A federal jury ruled today for Morrison & Foerster’s clients, Elva and Raul Barajas, in a lawsuit against the City of Rohnert Park, California over violations of the U.S. and California Constitutions. The case revolved around the police department’s unlawful search of the Barajas home, a violation of the family’s civil and Fourth Amendment rights.
The Morrison & Foerster pro bono trial team on the matter includes Commercial Litigation and Trial Practice Group chair Arturo Gonzalez, litigation partner Alexis Amezcua and litigation associate Caitlin Blythe. All are based in San Francisco.
Rohnert Park police officers Jacy Tatum, David Rodriguez and Matthew Snodgrass had come to the Barajas home in 2014 looking for the couple’s son, who was on probation; despite the officers’ lack of a search warrant and the couple stating their son wasn’t home, police officers entered the home without the consent of Mr. or Ms. Barajas. One officer entered through a back door with his gun drawn.
The ruling this afternoon in the U.S. District Court for the Northern District of California determined that the officers entered the home unreasonably under the U.S. and California Constitutions. The trial was held before Judge Sallie Kim. The jury awarded total damages of $75,000 to Mr. and Ms. Barajas, and $70,000 in punitive damages against the officer who entered through the back door with gun drawn.
“The jury understood that parents do not forfeit their constitutional rights simply because their child is on probation,” said Ms. Amezcua. “We will use this verdict to obtain an injunction barring defendants from barging into family’s homes, detaining all residents, and searching every room, simply because one of the residents is on probation.”
“We realize that searching probationers is important,” added Ms.
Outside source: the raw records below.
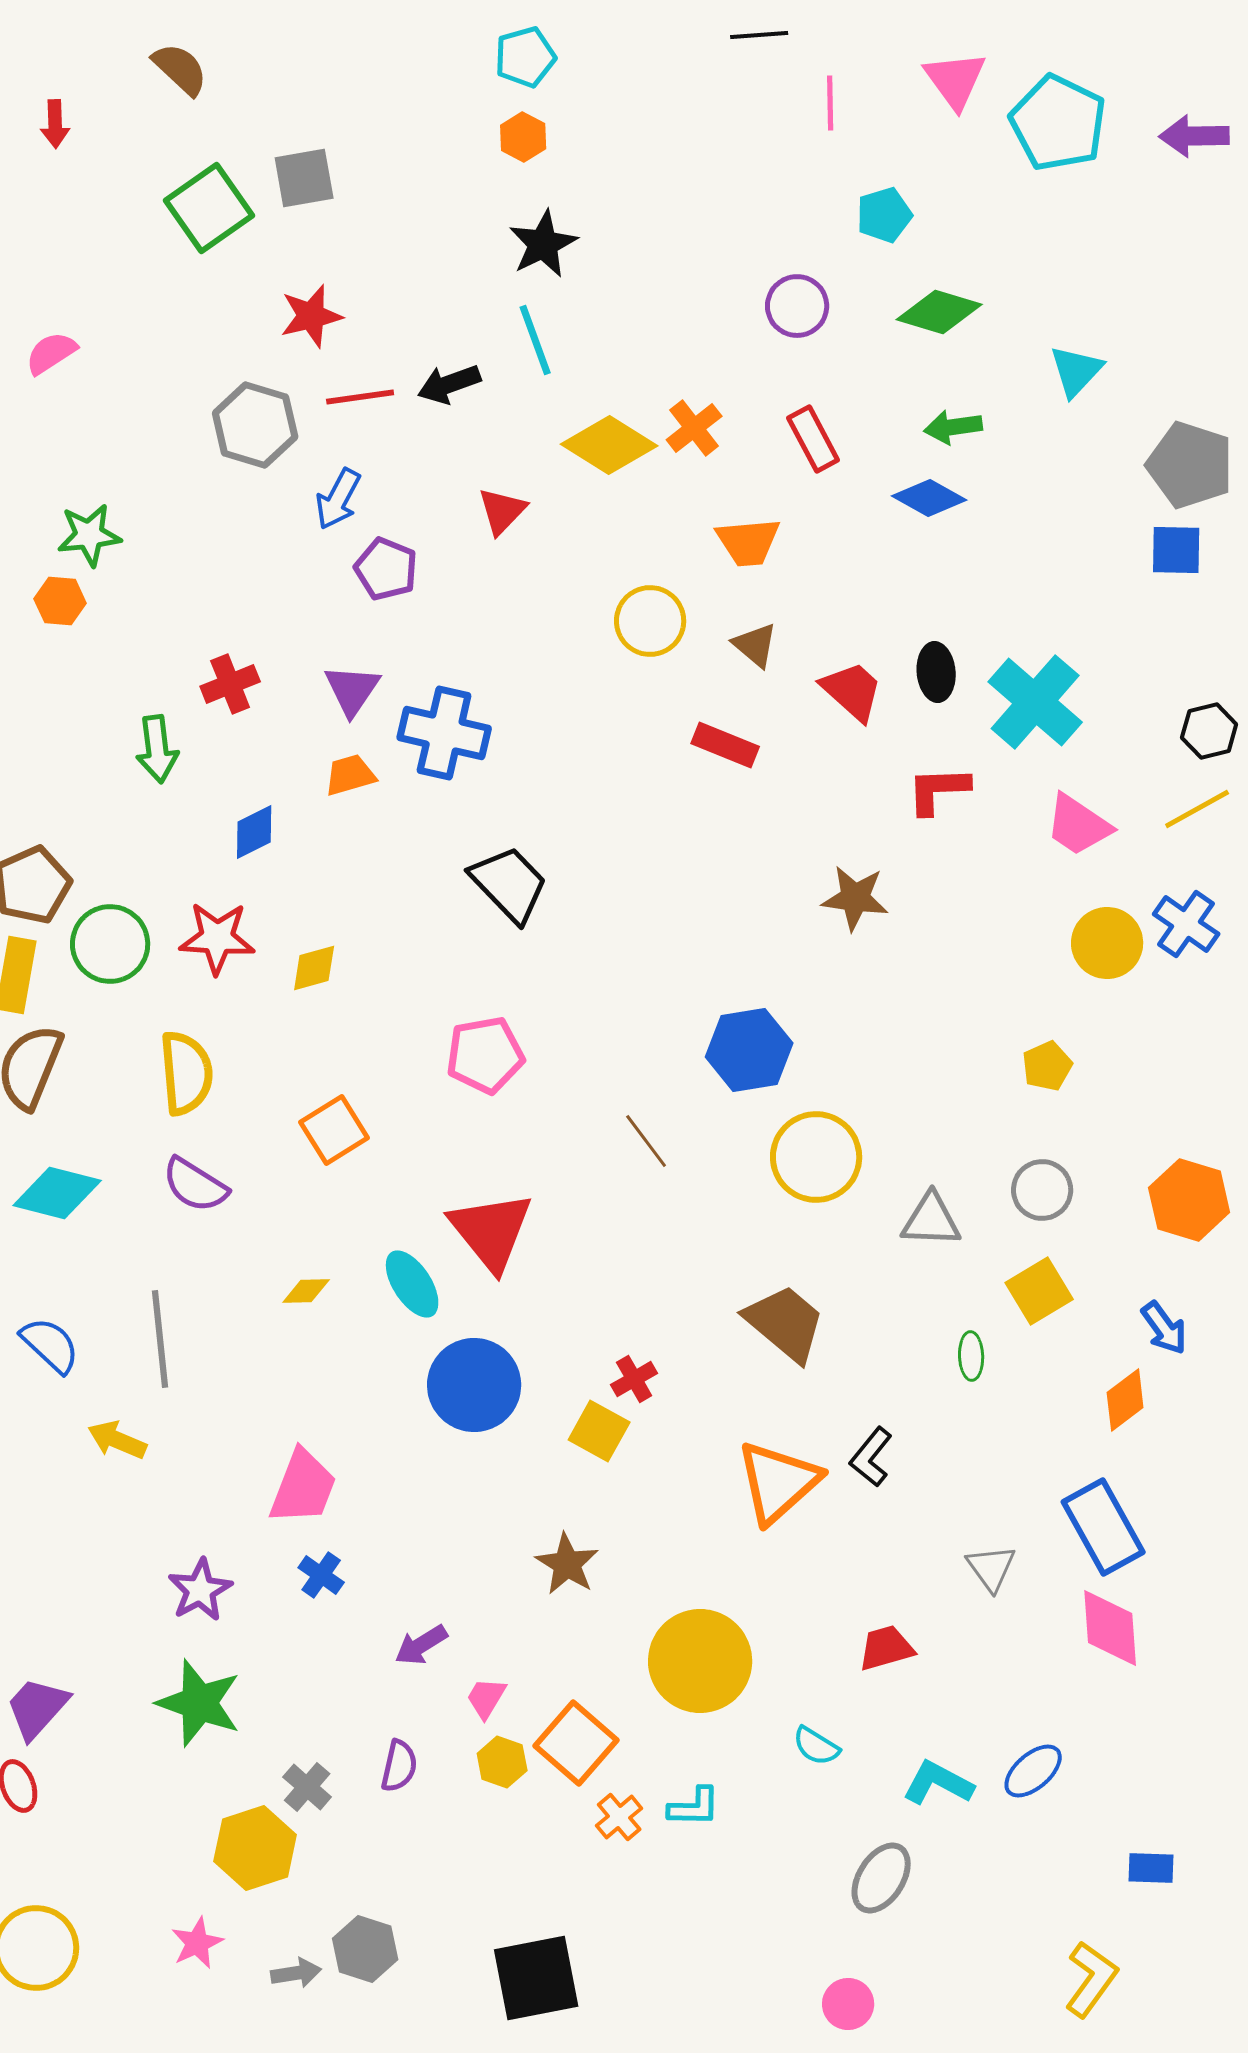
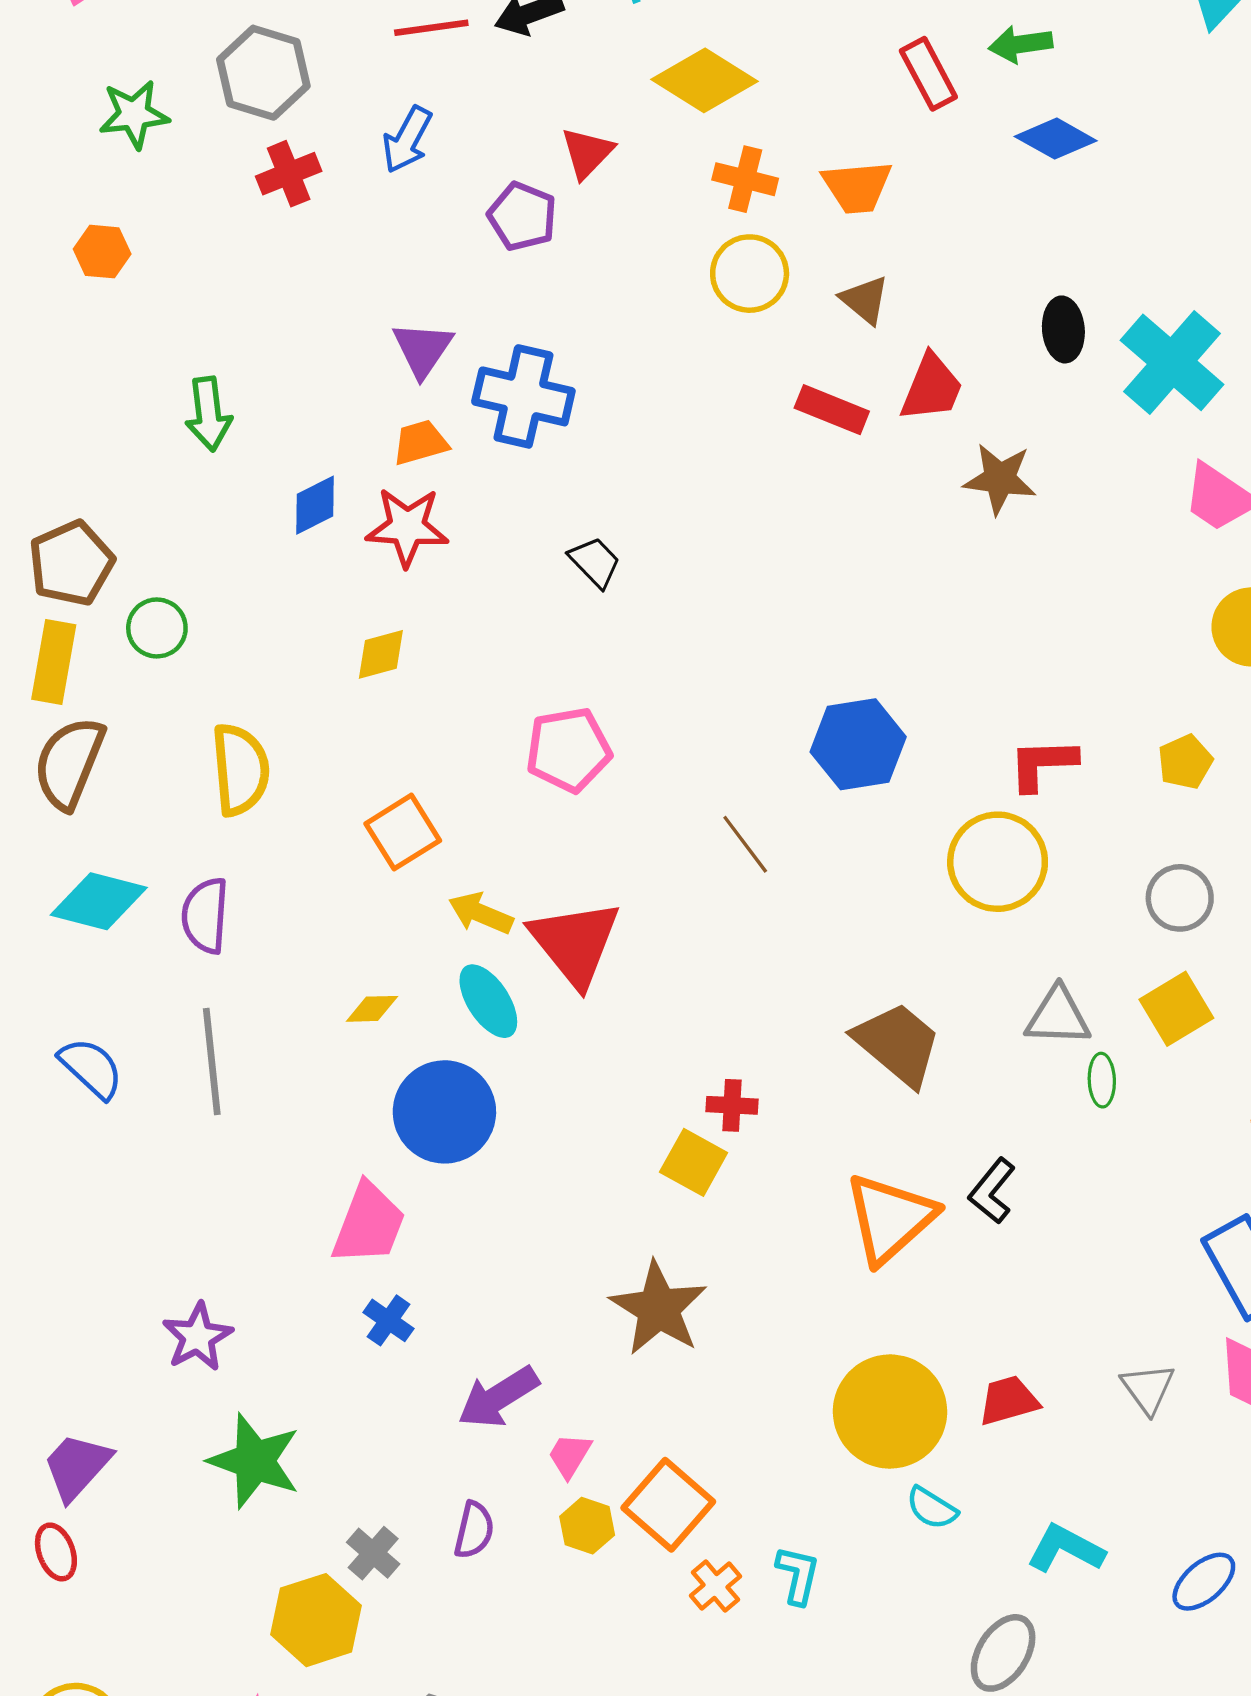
gray hexagon: (255, 425) -> (263, 73), moved
green arrow: (953, 427) -> (1021, 44), moved
orange cross: (694, 428) -> (745, 179), moved, turned -38
green star: (89, 535) -> (134, 114), moved
purple pentagon: (386, 569) -> (522, 216), moved
red cross: (230, 684) -> (289, 174), moved
red trapezoid: (852, 691) -> (932, 388), moved, turned 70
red L-shape: (938, 790) -> (1043, 764), moved
black trapezoid: (509, 884) -> (595, 562), size x0.6
brown star: (855, 898) -> (1000, 479), moved
red star: (217, 938) -> (407, 527), moved
green circle: (110, 944) -> (157, 628), size x0.7
yellow circle: (816, 1157) -> (998, 862), moved
purple semicircle: (195, 1185) -> (205, 916), moved, turned 62
gray triangle: (931, 1220) -> (1058, 1016), moved
red cross: (634, 1379) -> (732, 1105), turned 33
blue circle: (474, 1385) -> (444, 1112), moved
yellow arrow: (117, 1440) -> (481, 913), moved
brown star: (567, 1564) -> (658, 1308), size x1.4
gray triangle: (991, 1568) -> (1148, 1388), moved
purple star: (200, 1590) -> (198, 1337), moved
purple arrow: (421, 1645) -> (498, 1397), size x1.4
yellow circle: (700, 1661) -> (890, 1412), moved
blue ellipse: (1033, 1771) -> (1204, 1582), moved
cyan L-shape: (694, 1807) -> (798, 1575), turned -78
Amezcua, “but it can be done in a way that respects the rights of other people who live in the home.”
Next, the firm intends to file an injunction to stop the Rohnert Park Police Department from conducting further illegal searches.
“We brought this lawsuit to help other families,” said plaintiff Raul Barajas. “We hope things will change, and that law enforcement officers will respect the rights of all families in our community.”